Keep the brief byte-for-byte. With the surgical splice/append this is automatic: a first-time plan appends the ## Dependencies block to a verbatim copy of the live body; a re-plan copies the live body up to the ## Dependencies heading verbatim and re-appends the fresh block. Either way the brief above the plan is untouched bytes from the live read; on a re-plan the ## Plan (plan-epic) block is itself re-spliced in place (step 4), and everything outside the two changed sections is verbatim — don't reflow the brief, don't "tidy" it, don't reconstruct it from memory — splice around it.

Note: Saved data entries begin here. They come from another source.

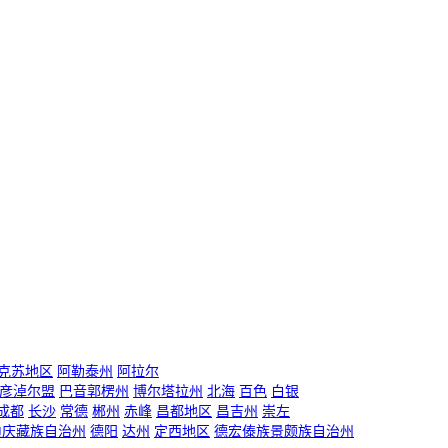
克苏地区
阿勒泰州
阿拉尔
彦淖尔盟
巴音郭楞州
博尔塔拉州
北海
百色
白银
成都
长沙
常德
郴州
赤峰
昌都地区
昌吉州
崇左
迪庆藏族自治州
德阳
达州
定西地区
德宏傣族景颇族自治州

Honest residual — this narrows the window, it is not a lock. The recheck (layer 2) only detects a race that completed before this run's read; a writer who edits after your updated_at read but before your PATCH lands is still lost-update territory, because the PATCH itself is last-write-wins (GitHub offers no conditional write on issue bodies). Layer 1 shrinks the blast radius to same-section collisions; layer 2 narrows the same-section window; the re-confirm in step 6 — diffing the whole ## Dependencies block that round-tripped, not the section heading or a single child line two racers might share — catches the loser after the fact so it retries rather than failing silently, and the terminal verdict turns an exhausted-or-aborted run into a hard STOP rather than a silent half-write. What this is not is mutual exclusion — true single-writer safety on one epic would need a designated single planner or a CAS the API doesn't provide (same honest framing as the issue-claim semantics in ../gh-issue-intake-formats.md §7 and the SHA-bound verdict contract, ADR 0058). Don't claim a "lock"; claim "no silent lost-update of the topology," which is what the acceptance asks for.

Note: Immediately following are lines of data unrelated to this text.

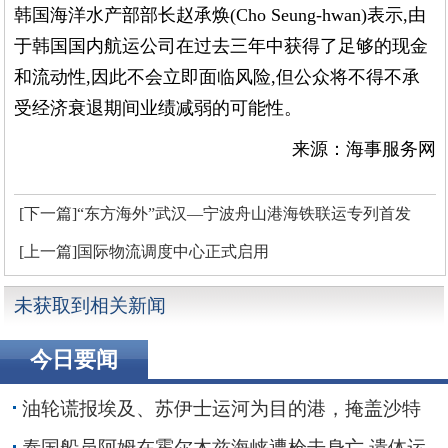
韩国海洋水产部部长赵承焕(Cho Seung-hwan)表示,由
于韩国国内航运公司在过去三年中获得了足够的现金
和流动性,因此不会立即面临风险,但公众将不得不承
受经济衰退期间业绩减弱的可能性。
来源：海事服务网
[下一篇]“东方海外”武汉—宁波舟山港海铁联运专列首发
[上一篇]国际物流调度中心正式启用
未获取到相关新闻
今日要闻
油轮谎报埃及、苏伊士运河为目的港，掩盖沙特
红海装货行动
泰国船员阿姆在霍尔木兹海峡遭枪击身亡 遗体运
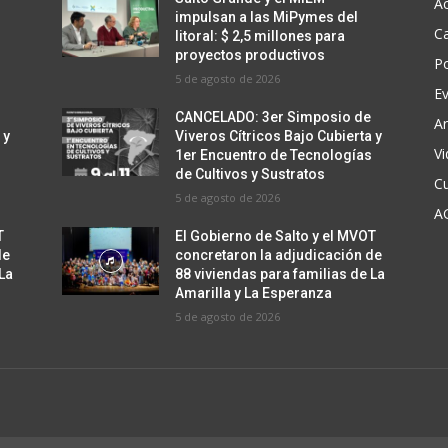
Ac
impulsan a las MiPymes del
C
litoral: $ 2,5 millones para
proyectos productivos
Po
5 de agosto de 2026
E
CANCELADO: 3er Simposio de
Ar
 y
Viveros Cítricos Bajo Cubierta y
V
s
1er Encuentro de Tecnologías
de Cultivos y Sustratos
Cu
5 de agosto de 2026
A
T
El Gobierno de Salto y el MVOT
de
concretaron la adjudicación de
 La
88 viviendas para familias de La
Amarilla y La Esperanza
5 de agosto de 2026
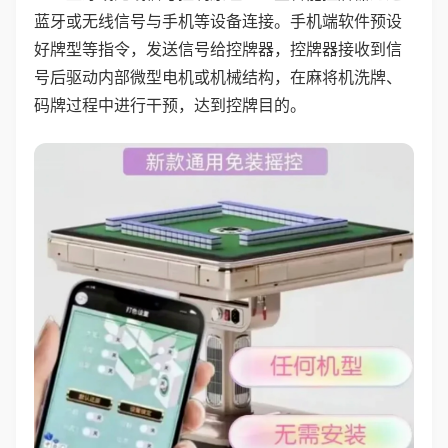
蓝牙或无线信号与手机等设备连接。手机端软件预设
好牌型等指令，发送信号给控牌器，控牌器接收到信
号后驱动内部微型电机或机械结构，在麻将机洗牌、
码牌过程中进行干预，达到控牌目的。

Sanity-check the result: the brief is still on top, the plan follows (product layer first), the ### User stories section is present, the ## Dependencies numbers match the children that exist and are linked, and every story maps to a child (the coverage invariant).

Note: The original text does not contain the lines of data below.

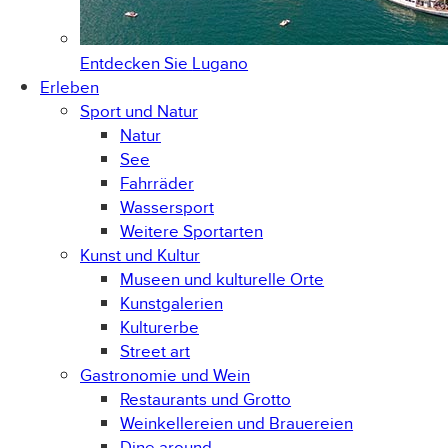
Entdecken Sie
Lugano
Erleben
Sport und Natur
Natur
See
Fahrräder
Wassersport
Weitere Sportarten
Kunst und Kultur
Museen und kulturelle Orte
Kunstgalerien
Kulturerbe
Street art
Gastronomie und Wein
Restaurants und Grotto
Weinkellereien und Brauereien
Dine around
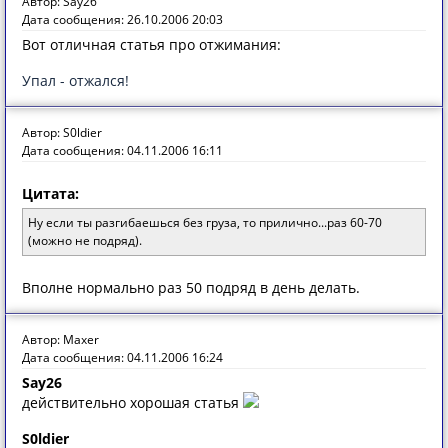
Автор: Say26
Дата сообщения: 26.10.2006 20:03
Вот отличная статья про отжимания:
Упал - отжался!
Автор: S0ldier
Дата сообщения: 04.11.2006 16:11
Цитата:
Ну если ты разгибаешься без груза, то прилично...раз 60-70
(можно не подряд).
Вполне нормально раз 50 подряд в день делать.
Автор: Maxer
Дата сообщения: 04.11.2006 16:24
Say26
действительно хорошая статья
S0ldier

Re-plan: reconciling a changed epic

When you're re-run on an epic that already has a plan and children (the brief changed, scope shifted, a child was closed), you rewrite the plan and the task split together — but you don't blow away history. Re-derive the user stories first (they may have grown or shifted), then judge each existing child individually against the new story set:

Verdict	When	Action
Keep	The child is still a faithful slice of the new plan and still covers its story.	Leave it. If only its framing drifted, you may amend its body, but its identity stands.
Amend	The child's intent survives but its scope/criteria/stories moved.	PATCH its body to the new spec (preserve its acceptance-criteria + `Stories:` discipline). It stays linked, same number.
Supersede	The child no longer fits — the plan dropped it, merged it, or replaced it with a differently-shaped unit.	Close it with a journal note (below), unlink it, and create the replacement fresh if there is one.
Frozen	The child is already `closed` (its work merged).	Leave it untouched — it's history; the new plan builds on it. Never reopen or supersede a closed-done child.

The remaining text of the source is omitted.